Sementara itu dengan mengerahkan Bu-eng Hwe-tengnya Liu Yang Kun berlari ke hutan itu. Pikirannya sibuk menduga-duga, jangan-jangan si teman lama itulah yang menjadi kuntilanak selama ini.
"Gila! Aku benar-benar menjadi penasaran. Siapakah sebenarnya orang itu? Benarkah dia teman lamaku?" dan pemuda itu menjadi bingung ketika memasuki hutan lebat tersebut. Dimanakah ia harus menemui 'teman lamanya‘ itu?
Apakah ia sudah terlambat datang? Dan dimana pula pasukan-pasukan keamanan kota yang katanya sedang mengejar hantu kuntilanak itu? Karena ragu-ragu maka Liu Yang Kun tidak berusaha untuk memasuki hutan itu lebih dalam lagi. Ia hanya termangu-mangu saja dipinggirnya.
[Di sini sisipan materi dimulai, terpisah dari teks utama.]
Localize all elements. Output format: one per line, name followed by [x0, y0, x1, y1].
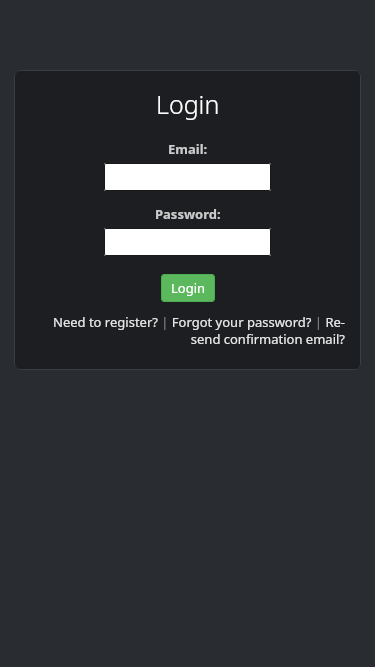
button[interactable]: Need to register? | Forgot your password… [30, 313, 345, 348]
staticText: Email: [168, 140, 208, 158]
button[interactable]: Password: [104, 228, 271, 256]
staticText: Password: [155, 205, 221, 223]
staticText: Login [156, 87, 220, 121]
button[interactable]: Login [161, 274, 215, 302]
staticText: Login [171, 279, 206, 297]
button[interactable]: Email: [104, 163, 271, 191]
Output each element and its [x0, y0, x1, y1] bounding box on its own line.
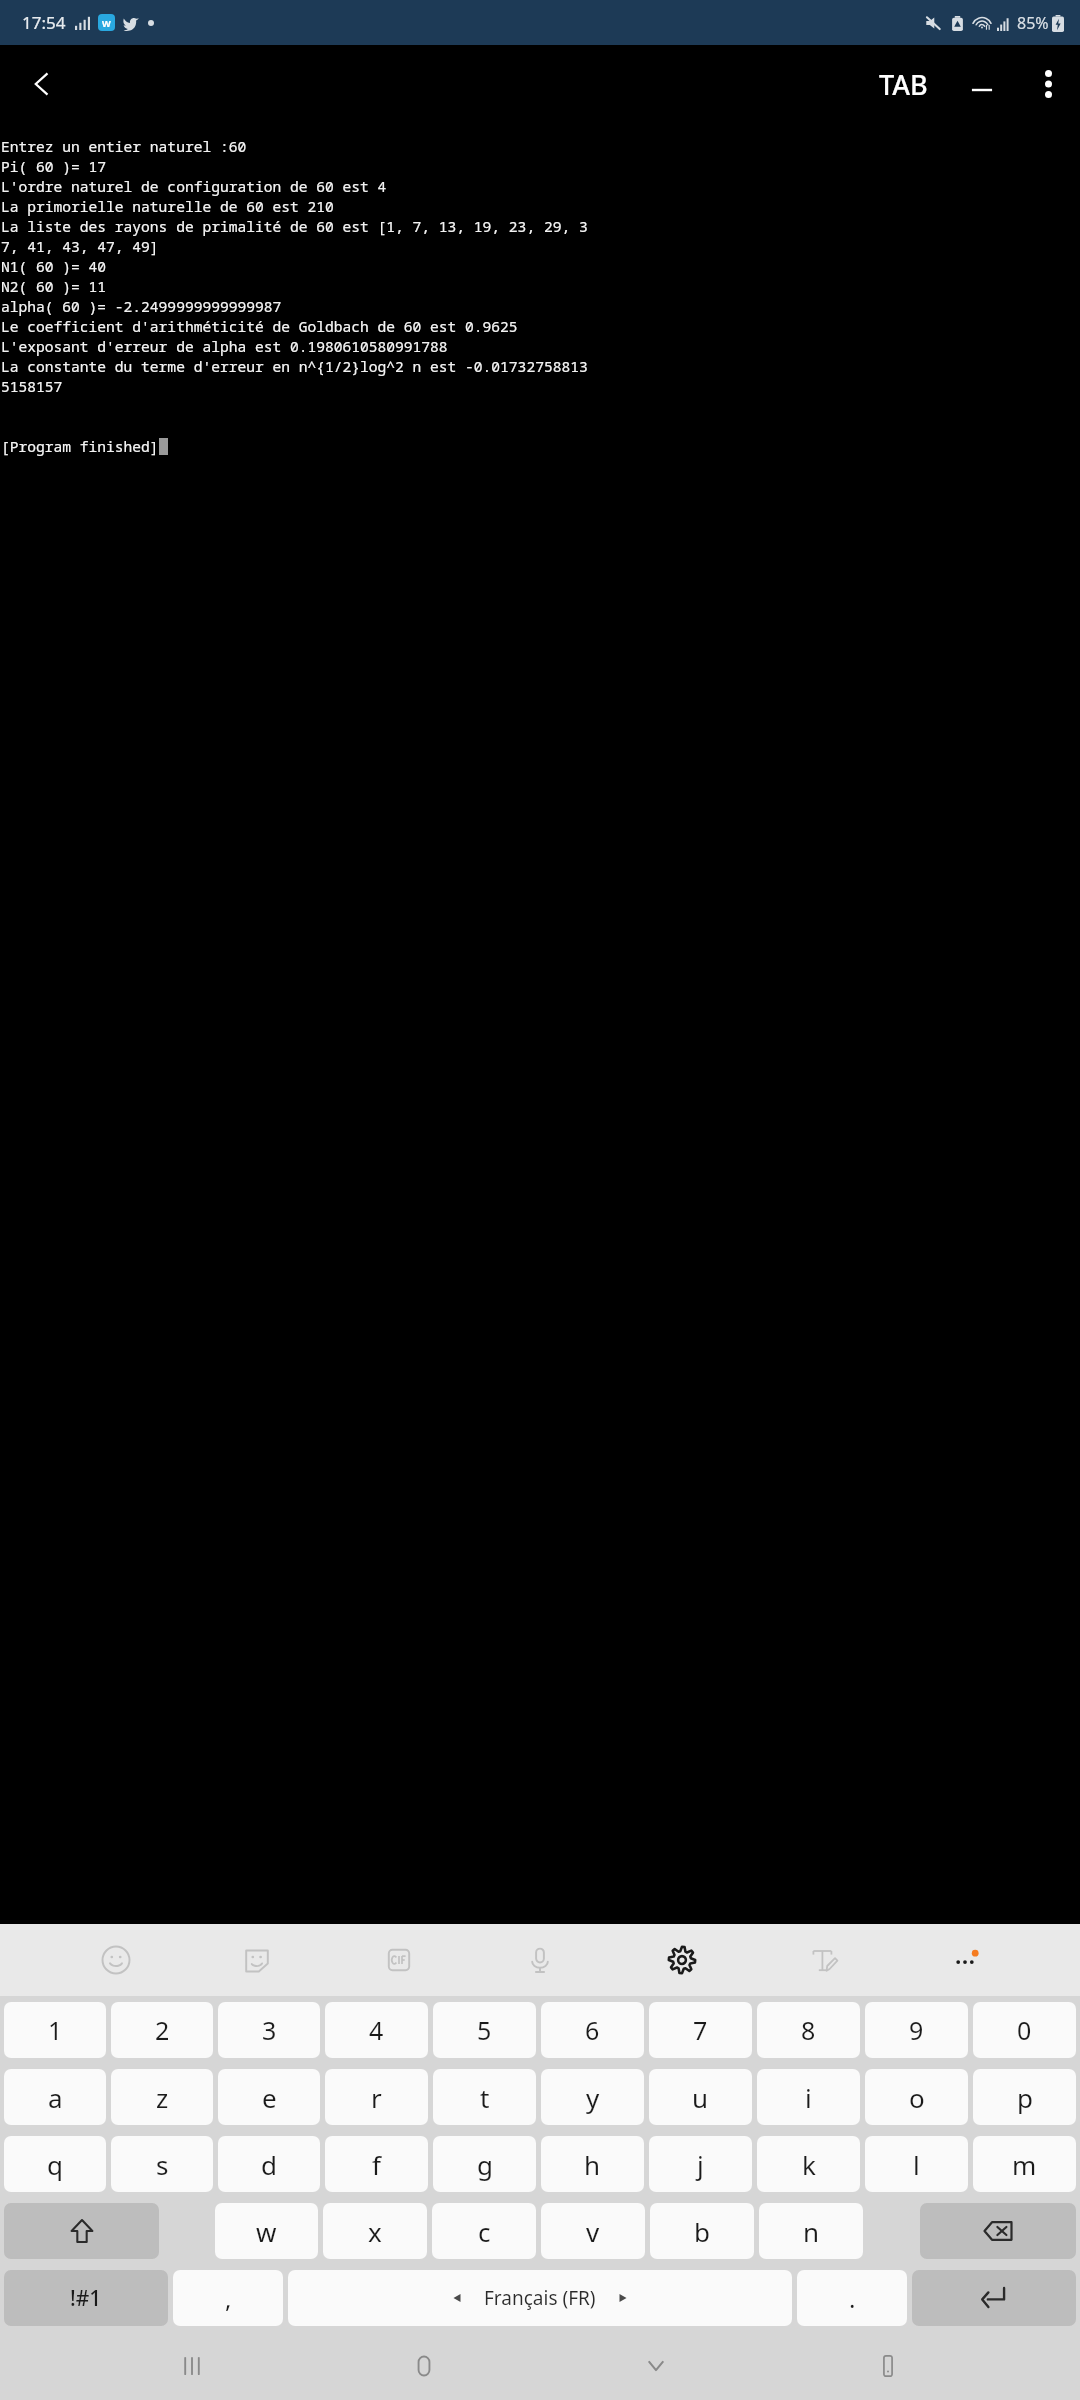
button[interactable]: Backspace — [920, 2203, 1076, 2259]
button[interactable]: Back — [14, 56, 70, 112]
button[interactable]: o — [865, 2069, 968, 2125]
button[interactable]: Home — [384, 2338, 464, 2394]
staticText: L'exposant d'erreur de alpha est 0.19806… — [1, 336, 448, 356]
button[interactable]: s — [111, 2136, 213, 2192]
button[interactable]: a — [4, 2069, 106, 2125]
button[interactable]: q — [4, 2136, 106, 2192]
staticText: 17:54 — [22, 11, 66, 34]
button[interactable]: g — [433, 2136, 536, 2192]
button[interactable]: 6 — [541, 2002, 644, 2058]
staticText: 2 — [155, 2013, 170, 2047]
staticText: o — [909, 2080, 925, 2115]
button[interactable]: e — [218, 2069, 320, 2125]
staticText: La primorielle naturelle de 60 est 210 — [1, 196, 334, 216]
button[interactable]: 3 — [218, 2002, 320, 2058]
button[interactable]: Underscore key — [956, 58, 1008, 110]
button[interactable]: Emoji — [90, 1934, 142, 1986]
staticText: , — [225, 2282, 232, 2315]
staticText: y — [586, 2080, 600, 2115]
button[interactable]: w — [215, 2203, 318, 2259]
staticText: w — [256, 2214, 277, 2249]
staticText: l — [913, 2147, 920, 2182]
staticText: N1( 60 )= 40 — [1, 256, 107, 276]
staticText: v — [586, 2214, 600, 2249]
button[interactable]: m — [973, 2136, 1076, 2192]
button[interactable]: f — [325, 2136, 428, 2192]
staticText: m — [1012, 2147, 1037, 2182]
button[interactable]: Recents — [152, 2338, 232, 2394]
button[interactable]: p — [973, 2069, 1076, 2125]
button[interactable]: 1 — [4, 2002, 106, 2058]
button[interactable]: Settings — [656, 1934, 708, 1986]
staticText: N2( 60 )= 11 — [1, 276, 107, 296]
button[interactable]: Change keyboard — [848, 2338, 928, 2394]
staticText: c — [478, 2214, 491, 2249]
staticText: alpha( 60 )= -2.2499999999999987 — [1, 296, 282, 316]
staticText: a — [48, 2080, 63, 2115]
button[interactable]: Stickers — [231, 1934, 283, 1986]
button[interactable]: Shift — [4, 2203, 159, 2259]
button[interactable]: u — [649, 2069, 752, 2125]
button[interactable]: d — [218, 2136, 320, 2192]
button[interactable]: Enter — [912, 2270, 1076, 2326]
button[interactable]: t — [433, 2069, 536, 2125]
button[interactable]: n — [759, 2203, 863, 2259]
button[interactable]: . — [797, 2270, 907, 2326]
staticText: r — [371, 2080, 382, 2115]
button[interactable]: Français (FR) — [288, 2270, 792, 2326]
staticText: Français (FR) — [484, 2285, 596, 2311]
button[interactable]: Voice input — [514, 1934, 566, 1986]
button[interactable]: b — [650, 2203, 754, 2259]
staticText: Le coefficient d'arithméticité de Goldba… — [1, 316, 518, 336]
staticText: 4 — [369, 2013, 384, 2047]
button[interactable]: j — [649, 2136, 752, 2192]
button[interactable]: !#1 — [4, 2270, 168, 2326]
button[interactable]: More — [939, 1934, 991, 1986]
button[interactable]: , — [173, 2270, 283, 2326]
staticText: !#1 — [70, 2284, 102, 2313]
staticText: 7 — [693, 2013, 708, 2047]
staticText: 0 — [1017, 2013, 1032, 2047]
button[interactable]: GIF — [373, 1934, 425, 1986]
staticText: 6 — [585, 2013, 600, 2047]
staticText: x — [368, 2214, 382, 2249]
staticText: Entrez un entier naturel :60 — [1, 136, 247, 156]
button[interactable]: v — [541, 2203, 645, 2259]
button[interactable]: l — [865, 2136, 968, 2192]
button[interactable]: Hide keyboard — [616, 2338, 696, 2394]
button[interactable]: 8 — [757, 2002, 860, 2058]
staticText: g — [477, 2147, 493, 2182]
staticText: 5158157 — [1, 376, 63, 396]
button[interactable]: 0 — [973, 2002, 1076, 2058]
staticText: f — [372, 2147, 381, 2182]
staticText: k — [802, 2147, 816, 2182]
staticText: b — [694, 2214, 710, 2249]
button[interactable]: TAB — [869, 66, 938, 103]
staticText: 9 — [909, 2013, 924, 2047]
staticText: i — [805, 2080, 812, 2115]
staticText: L'ordre naturel de configuration de 60 e… — [1, 176, 387, 196]
button[interactable]: c — [432, 2203, 536, 2259]
button[interactable]: y — [541, 2069, 644, 2125]
button[interactable]: i — [757, 2069, 860, 2125]
button[interactable]: r — [325, 2069, 428, 2125]
staticText: Pi( 60 )= 17 — [1, 156, 107, 176]
button[interactable]: 5 — [433, 2002, 536, 2058]
button[interactable]: 7 — [649, 2002, 752, 2058]
staticText: q — [47, 2147, 63, 2182]
staticText: 3 — [262, 2013, 277, 2047]
staticText: j — [697, 2147, 704, 2182]
button[interactable]: 9 — [865, 2002, 968, 2058]
staticText: 7, 41, 43, 47, 49] — [1, 236, 159, 256]
button[interactable]: 4 — [325, 2002, 428, 2058]
staticText: . — [849, 2282, 856, 2315]
button[interactable]: Handwriting — [797, 1934, 849, 1986]
button[interactable]: k — [757, 2136, 860, 2192]
button[interactable]: More options — [1022, 58, 1074, 110]
button[interactable]: h — [541, 2136, 644, 2192]
button[interactable]: x — [323, 2203, 427, 2259]
button[interactable]: z — [111, 2069, 213, 2125]
staticText: n — [803, 2214, 820, 2249]
staticText: u — [692, 2080, 709, 2115]
button[interactable]: 2 — [111, 2002, 213, 2058]
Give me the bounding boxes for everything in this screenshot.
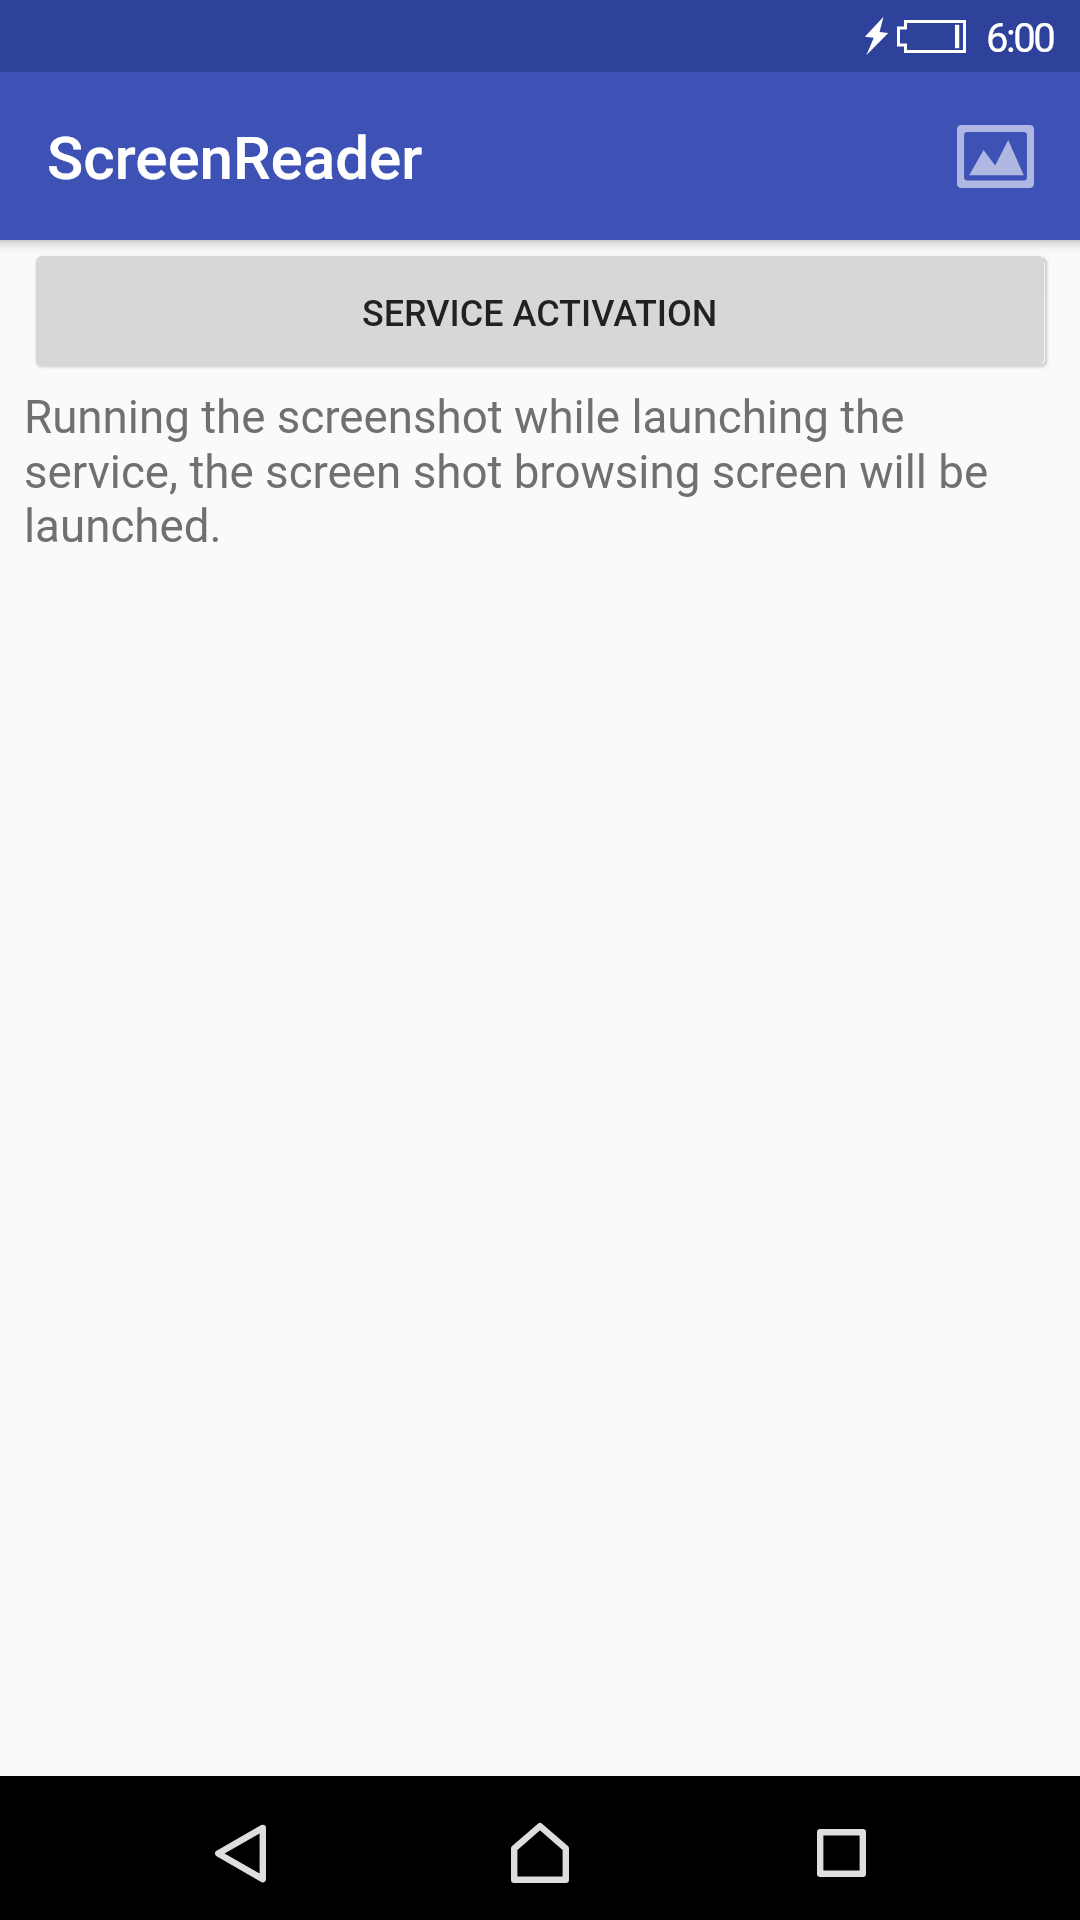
button[interactable]: Recent apps [781,1793,901,1913]
button[interactable]: Back [180,1793,300,1913]
staticText: Running the screenshot while launching t… [24,391,1056,553]
staticText: 6:00 [986,15,1054,62]
button[interactable]: Open screenshot gallery [923,84,1067,228]
staticText: SERVICE ACTIVATION [362,293,718,335]
button[interactable]: SERVICE ACTIVATION [36,256,1044,366]
button[interactable]: Home [480,1793,600,1913]
staticText: ScreenReader [47,123,423,193]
"Tampaknya kuntilanak itu berlari memasuki hutan ini dan para pengejarnya juga ikut membuntutinya pula. Hmmm… bagaimana ini? Apakah aku harus ikut masuk kedalam hutan ini juga?" pemuda itu berpikir di dalam hati.
Liu Yang Kun menyandarkan punggungnya pada batang pohon siong tua. Dan angin malam pun tiba-tiba bertiup menggoyangkan daun-daun di sekitarnya. Beberapa lembar daun yang sudah menguning tampak melayang jatuh dari tangkainya.
Pemuda itu tiba-tiba tersentak kaget. Selembar daun yang masih hijau jatuh menimpa pundaknya. Terasa ada getaran tenaga yang menyertai gerakan daun itu, sehingga sekejap pemuda itu merasa kesemutan pada lengannya. Dan tatkala pemuda itu menghentakkan kekuatannya untuk bersiap siaga, hidungnya mendadak mencium bau wangi atau harum khas wanita. Otomatis Liu Yang Kun menengadahkan mukanya.
"Selamat bertemu, pangeran…" dari atas pohon tiba-tiba terdengar suara lembut menyapa.
Liu Yang Kun tertegun. Hatinya berdesir keras. Seperti ada sesuatu yang menjamah jantungnya ketika ia memandang seorang gadis ayu seperti bidadari menatap kepadanya. Gadis ayu itu duduk di atas dahan yang paling rendah, sehingga jaraknya hanya satu setengah tombak saja dari tempatnya berdiri. Di bawah sinar bulan yang terang wajah gadis itu benar-benar kelihatan cantik bukan main. Lebih cantik dari pada wajah Tiauw Li Ing yang juga sudah amat cantik itu.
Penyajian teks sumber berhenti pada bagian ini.